Universal bolt pattern with the ring dimensions. I will have the shop cut our design into it.


----------



## phreebsd

i had a pdf with 110, 115, 137 and another one or 2 on it.
just for crushlocks.

i now can not find it!


----------



## Guest

If you can dig it up let me know. I would sure like to get these made for the guys and gals on the team.


----------



## gpinjason

I have no idea on the ring size, but the bolt patterns should be easy... you just need to mark out all the different bolt patterns for the ATV's that you need them to fit... and MIMB has the bolt patterns listed... http://www.mudinmyblood.net/forum/view.php?pg=atvboltpatternindex


----------



## rowdy-outty

there is a thread on highlifter were you can buy a template, I will be taking my locks off in a few days. I could make you a template too!


----------



## Guest

I am all set. I called a vendor of mine and he gave me the template they use. Thanks to all of you for the help though!


----------



## Bootlegger

Post some pics when you get done with them. Where you racing at?


----------



## Guest

I will do that. Our team is new this year and we are racing primarily in Michigan with a plan to go to Ontario to race with some friend we met there and maybe a trip south or two. 
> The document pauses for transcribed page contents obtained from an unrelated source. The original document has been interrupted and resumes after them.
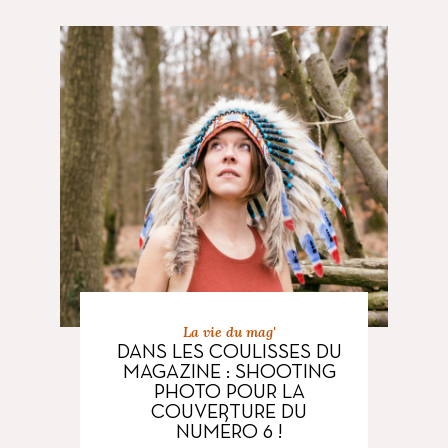
La vie du mag'
DANS LES COULISSES DU
MAGAZINE : SHOOTING
PHOTO POUR LA
COUVERTURE DU
NUMÉRO 6 !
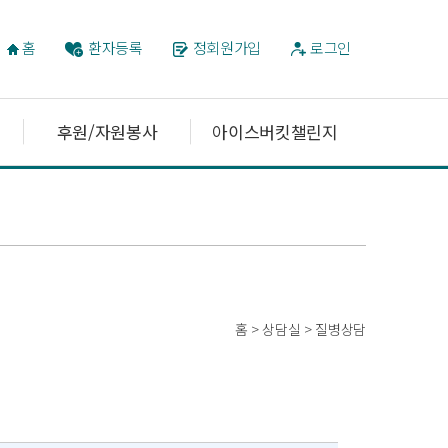
홈
환자등록
정회원가입
로그인
후원/자원봉사
아이스버킷챌린지
홈 > 상담실 > 질병상담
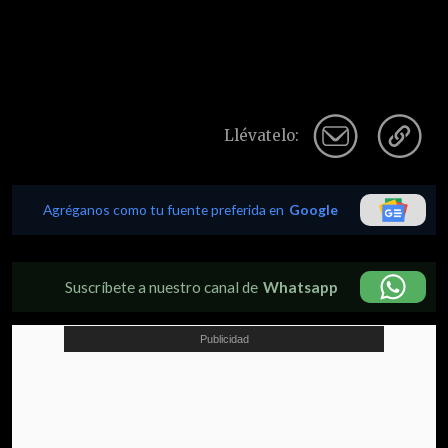
Llévatelo:
Agréganos como tu fuente preferida en
Google
Suscríbete a nuestro canal de
Whatsapp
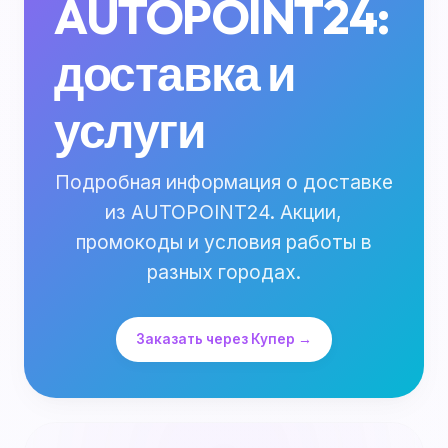
AUTOPOINT24:
доставка и
услуги
Подробная информация о доставке
из AUTOPOINT24. Акции,
промокоды и условия работы в
разных городах.
Заказать через Купер →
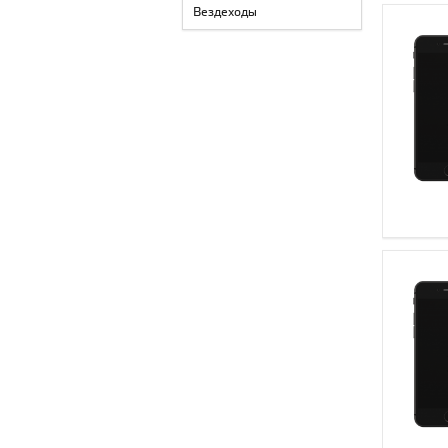
Вездеходы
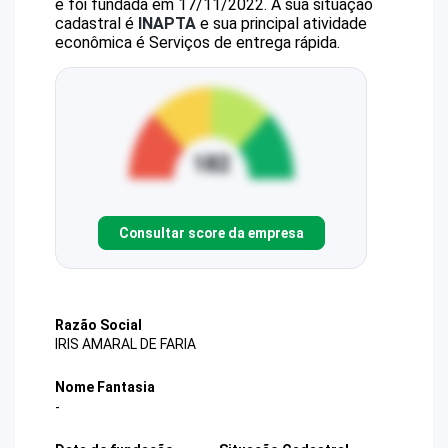
e foi fundada em 17/11/2022.
A sua situação
cadastral é
INAPTA
e sua principal atividade
econômica é Serviços de entrega rápida.
Consultar score da empresa
Razão Social
IRIS AMARAL DE FARIA
Nome Fantasia
-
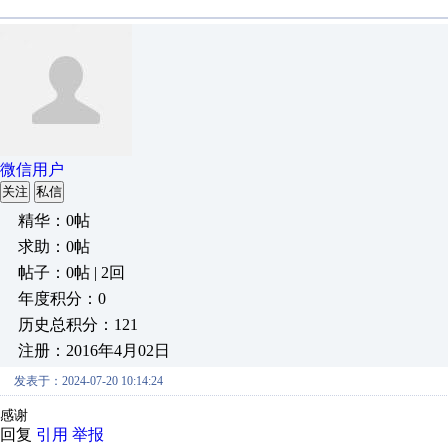
微信用户
关注
私信
精华：0帖
求助：0帖
帖子：0帖 | 2回
年度积分：0
历史总积分：121
注册：2016年4月02日
发表于：2024-07-20 10:14:24
感谢
回复
引用
举报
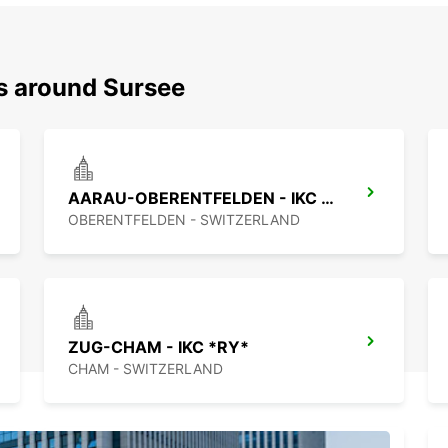
ns around Sursee
AARAU-OBERENTFELDEN - IKC *RY*
OBERENTFELDEN - SWITZERLAND
ZUG-CHAM - IKC *RY*
CHAM - SWITZERLAND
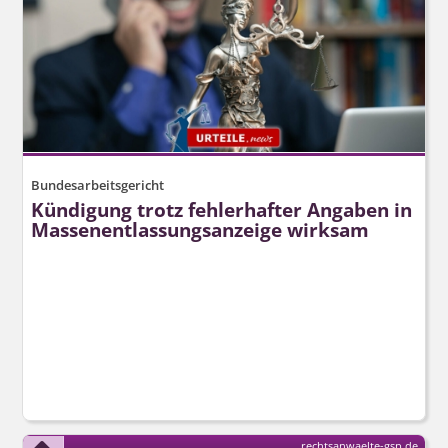
Bundesarbeitsgericht
Kündigung trotz fehlerhafter Angaben in
Massenent­lassungsanzeige wirksam
rechtsanwaelte-gsp.de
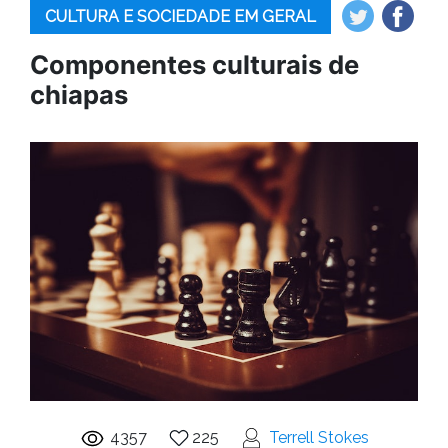
CULTURA E SOCIEDADE EM GERAL
Componentes culturais de
chiapas
4357
225
Terrell Stokes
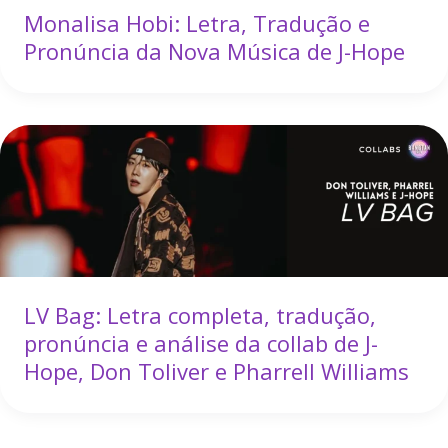
Monalisa Hobi: Letra, Tradução e
Pronúncia da Nova Música de J-Hope
LV Bag: Letra completa, tradução,
pronúncia e análise da collab de J-
Hope, Don Toliver e Pharrell Williams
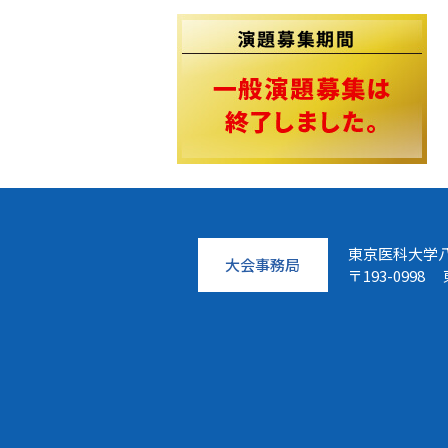
東京医科大学
大会事務局
〒193-099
In Michigan we are about 5 years behind the south in ATV-UTV mud racing. Our bogs vary from thick nasty clay to more wet bogs like the mud nats appear to be. We still have a lot of fun and the sport has more than doubled in events since last year at this time so I am hopeful it will really take off.


----------



## Bootlegger

Cool...its all about fun. yes...the bogs here use to be a real thick...but started losing racers due to breaking so much stuff and people watching due to it took all day to run one race....lol. I like some mud and water...I like the deeper pits best. Keep us up to date on things...its always good to have new teams and racers start racing. Good Luck and if I can help in any way let me know.


----------



## MiMudder

Where are most of the races in Michigan held?


----------



## Guest

Pretty much state wide in the lower peninsula. There was one at Wolverine,2 in Mecosta,1 at St Helen, 2 at St Johns, plus a few more near Monroe. Already hearing of more for next year. Plus we hooked up with some guys who put on events in Ontario and plan to race there next season.


----------



## Bootlegger

Let me know when you find out the schedule for next year. I got some family up there...I may be able to make a race.


----------



## Guest

Will do! Where is your family at?


----------



## Rubberdown

family adventure said:


> Pretty much state wide in the lower peninsula. There was one at Wolverine,2 in Mecosta,1 at St Helen, 2 at St Johns, plus a few more near Monroe. Already hearing of more for next year. Plus we hooked up with some guys who put on events in Ontario and plan to race there next season.


Did you run into the Canadian Wild Boar team? If so, all great guys and myself and my team look forward to meeting you in a southern Ontario race next season and maybe try and make it to some of the Mi races ourselves.


----------



## Bootlegger

family adventure said:


> Will do! Where is your family at?


Right around Detroit, Sterling Heights.


----------